Terry Hermansson

Personal information
- Full name: Terry Brian Hermansson
- Born: 11 August 1967 (age 59) Christchurch, New Zealand

Playing information
- Height: 181 cm (5 ft 11 in)
- Weight: 110 kg (17 st 5 lb)
- Position: Prop
Club
| Years | Team | Pld | T | G | FG | P |
| 1991–92 | Doncaster | 21 | 5 | 0 | 0 | 20 |
| 1993–94 | South Sydney | 28 | 4 | 0 | 0 | 16 |
| 1995–97 | Sydney City | 66 | 5 | 0 | 0 | 20 |
| 1998 | South Sydney | 17 | 1 | 0 | 0 | 4 |
| 1999–00 | Auckland Warriors | 39 | 1 | 0 | 0 | 4 |
|  | Total | 171 | 16 | 0 | 0 | 64 |
Representative
| Years | Team | Pld | T | G | FG | P |
| 1989–?? | Canterbury |  |  |  |  |  |
| 1994–99 | New Zealand | 4 | 1 | 0 | 0 | 4 |
| 1997 | Rest of the World | 1 | 0 | 0 | 0 | 0 |
| 2000 | Aotearoa Māori | 3 | 0 | 0 | 0 | 0 |
- Source:

= Terry Hermansson =

New Zealand international rugby league footballer

Terry Brian Hermansson, is a New Zealand former professional rugby league footballer. An international representative , he played club football in England, Australia and New Zealand.

==Playing career==
Hermansson was a Schoolboy Kiwi in 1982 and made the Junior Kiwis in 1985.

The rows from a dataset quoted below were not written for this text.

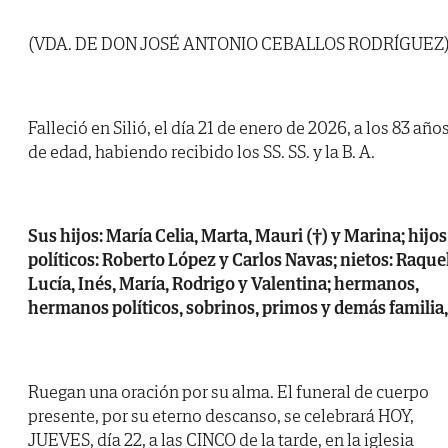
(VDA. DE DON JOSÉ ANTONIO CEBALLOS RODRÍGUEZ
Falleció en Silió, el día 21 de enero de 2026, a los 83 año
de edad, habiendo recibido los SS. SS. y la B. A.
Sus hijos: María Celia, Marta, Mauri (†) y Marina; hijos
políticos: Roberto López y Carlos Navas; nietos: Raquel
Lucía, Inés, María, Rodrigo y Valentina; hermanos,
hermanos políticos, sobrinos, primos y demás familia,
Ruegan una oración por su alma. El funeral de cuerpo
presente, por su eterno descanso, se celebrará HOY,
JUEVES, día 22, a las CINCO de la tarde, en la iglesia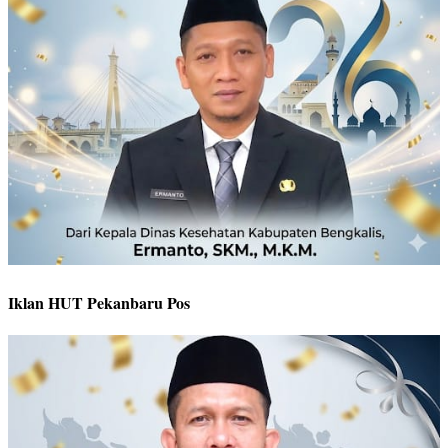
Iklan HUT Pekanbaru Pos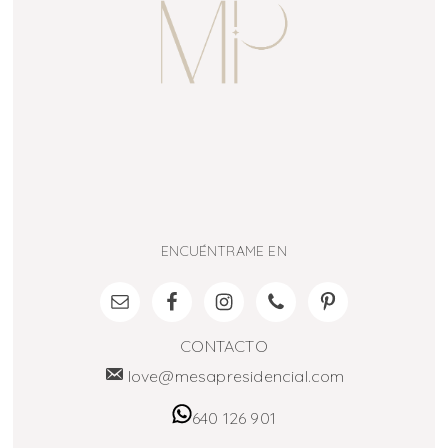
ENCUÉNTRAME EN
CONTACTO
love@mesapresidencial.com
640 126 901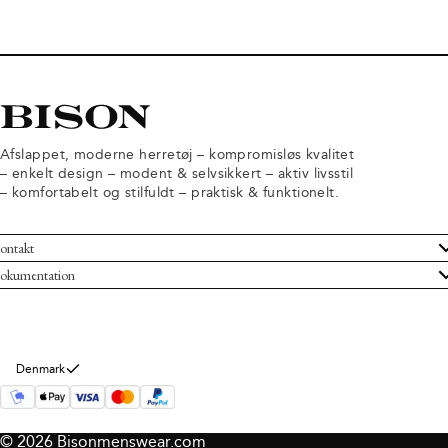
Afslappet, moderne herretøj – kompromisløs kvalitet
– enkelt design – modent & selvsikkert – aktiv livsstil
– komfortabelt og stilfuldt – praktisk & funktionelt.
ontakt
undeservice
okumentation
ndelsbetingelser
turneringer
rsondatapolitik
rtryd køb
okie information
m Bison
Denmark
© 2026 Bisonmenswear.com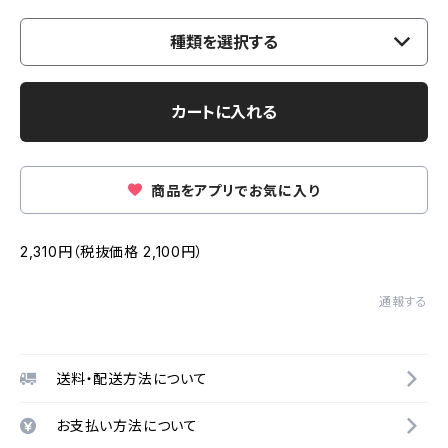
種類を選択する
カートに入れる
商品をアプリでお気に入り
2,310円（税抜価格 2,100円）
通報する
送料・配送方法について
お支払い方法について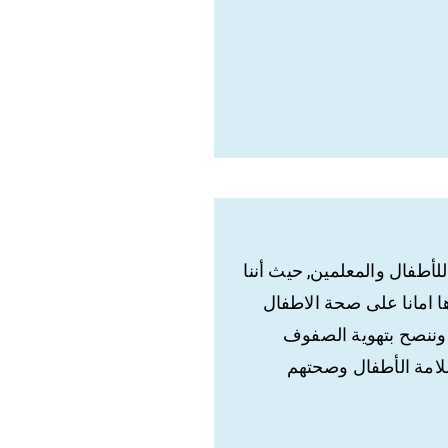
لأطفال والمعلمين, حيث أننا
ا امانا على صحة الاطفال
وننصح بتهوية الصفوف
لامة الأطفال وصحتهم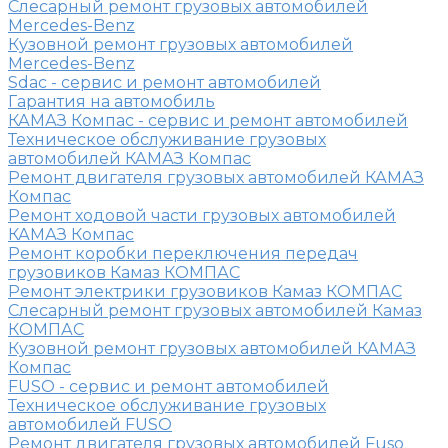
Слесарный ремонт грузовых автомобилей
Mercedes-Benz
Кузовной ремонт грузовых автомобилей
Mercedes-Benz
Sdac - сервис и ремонт автомобилей
Гарантия на автомобиль
КАМАЗ Компас - сервис и ремонт автомобилей
Техническое обслуживание грузовых
автомобилей КАМАЗ Компас
Ремонт двигателя грузовых автомобилей КАМАЗ
Компас
Ремонт ходовой части грузовых автомобилей
КАМАЗ Компас
Ремонт коробки переключения передач
грузовиков Камаз КОМПАС
Ремонт электрики грузовиков Камаз КОМПАС
Слесарный ремонт грузовых автомобилей Камаз
КОМПАС
Кузовной ремонт грузовых автомобилей КАМАЗ
Компас
FUSO - сервис и ремонт автомобилей
Техническое обслуживание грузовых
автомобилей FUSO
Ремонт двигателя грузовых автомобилей Fuso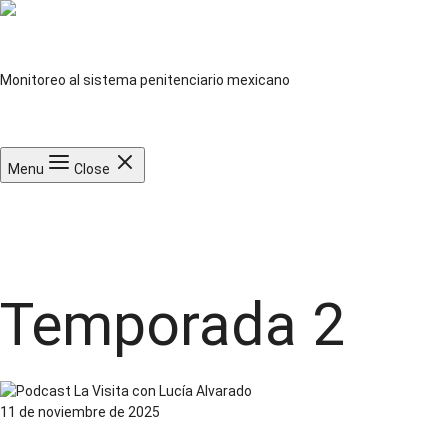
Saltar
al
Observatorio de prisiones
contenido
Monitoreo al sistema penitenciario mexicano
Twitter
Facebook
Youtube
Instagram
Spotify
Términos y privacidad
Volver a Documenta
Menu
Close
Inicio
Datos
Centros penitenciarios
Centro de recursos
Podcast La Visita
Videos
Publicaciones
Artículos periodísticos
Beneficios penitenciarios
¿Necesitas una asesoría?
Temporada 2
11 de noviembre de 2025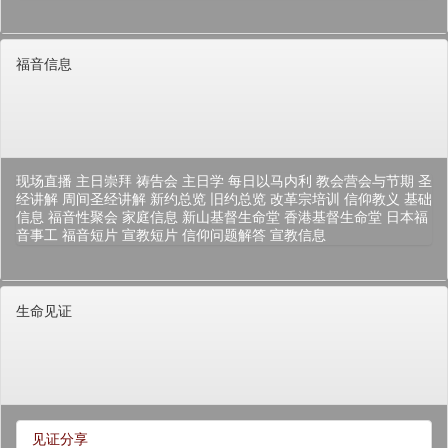
福音信息
现场直播
主日崇拜
祷告会
主日学
每日以马内利
教会营会与节期
圣
经讲解
周间圣经讲解
新约总览
旧约总览
改革宗培训
信仰教义
基础
信息
福音性聚会
家庭信息
新山基督生命堂
香港基督生命堂
日本福
音事工
福音短片
宣教短片
信仰问题解答
宣教信息
生命见证
见证分享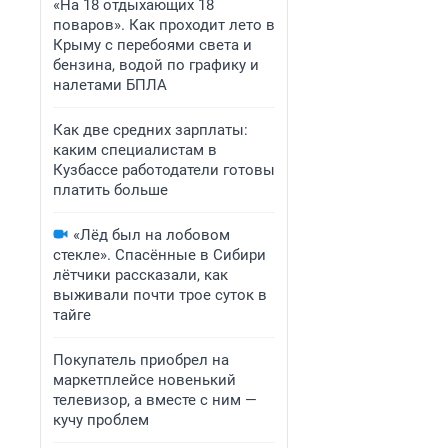
«На 18 отдыхающих 18
поваров». Как проходит лето в
Крыму с перебоями света и
бензина, водой по графику и
налетами БПЛА
Как две средних зарплаты:
каким специалистам в
Кузбассе работодатели готовы
платить больше
«Лёд был на лобовом
стекле». Спасённые в Сибири
лётчики рассказали, как
выживали почти трое суток в
тайге
Покупатель приобрел на
маркетплейсе новенький
телевизор, а вместе с ним —
кучу проблем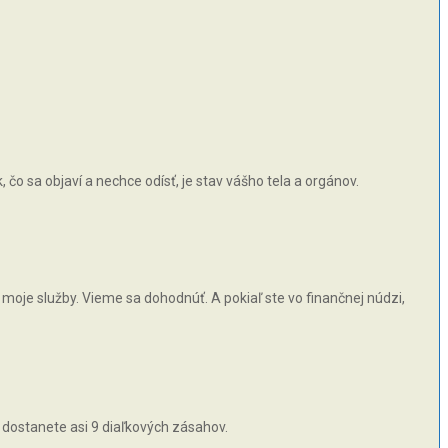
čo sa objaví a nechce odísť, je stav vášho tela a orgánov.
moje služby. Vieme sa dohodnúť. A pokiaľ ste vo finančnej núdzi,
 dostanete asi 9 diaľkových zásahov.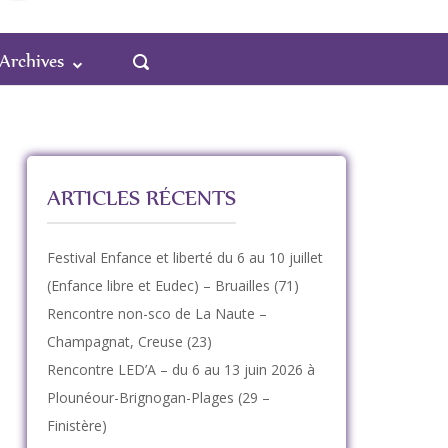
OUVRIR
Archives
LA
BARRE
DE
RECHERCHE
ARTICLES RÉCENTS
Festival Enfance et liberté du 6 au 10 juillet
(Enfance libre et Eudec) – Bruailles (71)
Rencontre non-sco de La Naute –
Champagnat, Creuse (23)
Rencontre LED’A – du 6 au 13 juin 2026 à
Plounéour-Brignogan-Plages (29 –
Finistère)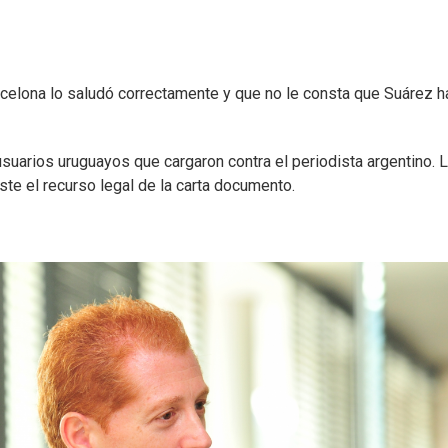
rcelona lo saludó correctamente y que no le consta que Suárez h
uarios uruguayos que cargaron contra el periodista argentino. 
ste el recurso legal de la carta documento.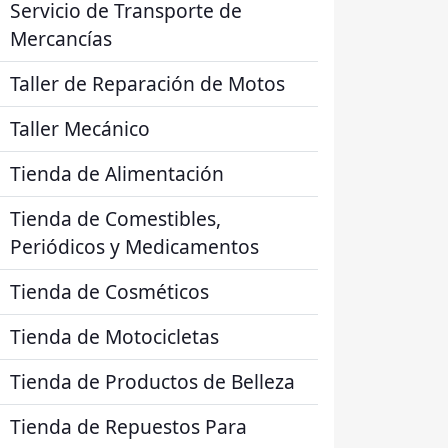
Servicio de Transporte de
Mercancías
Taller de Reparación de Motos
Taller Mecánico
Tienda de Alimentación
Tienda de Comestibles,
Periódicos y Medicamentos
Tienda de Cosméticos
Tienda de Motocicletas
Tienda de Productos de Belleza
Tienda de Repuestos Para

Nicknamed "The Rock" he spent his early years playing for the Canterbury sides of the 1990s before moving overseas to play professionally, first for Doncaster in England and then for the South Sydney Rabbitohs in the then NSWRL Premiership. Hermansson played for Souths in their upset 1994 Tooheys Challenge Cup final victory over Brisbane.

At the height of the Super League war he moved to the Sydney City Roosters and played alongside fellow Kiwi prop Jason Lowrie. He returned to the South Sydney club in 1998 before signing for the Adelaide Rams for the 1999 NRL season.

When the Rams were closed down before the season he signed a two-year contract with the Auckland Warriors, returning home to play in front of the New Zealand fans. In 1999 he was Clubman of the Year Award.

==Representative career==
Hermansson played for the New Zealand national rugby league team on four occasions between 1994 and 1999, with the Superleague war blocking him from making more appearances. During the war he played for an Australian Rugby League "Rest of the World" side that took on the Australian Kangaroos.

In 2000 he represented the Aotearoa Māori at the 2000 Rugby League World Cup. He retired in 2000 after the World Cup.

==Later years==
On retirement, he returned to his native Christchurch and concentrated on coaching, winning several scholarships to improve his skills. He has coached the Canterbury under-18 side and in 2005 he coached the New Zealand under-16 side when they toured Australia.

In 2004 Hermansson was the assistant coach of the New Zealand Māori side in the Pacific Cup.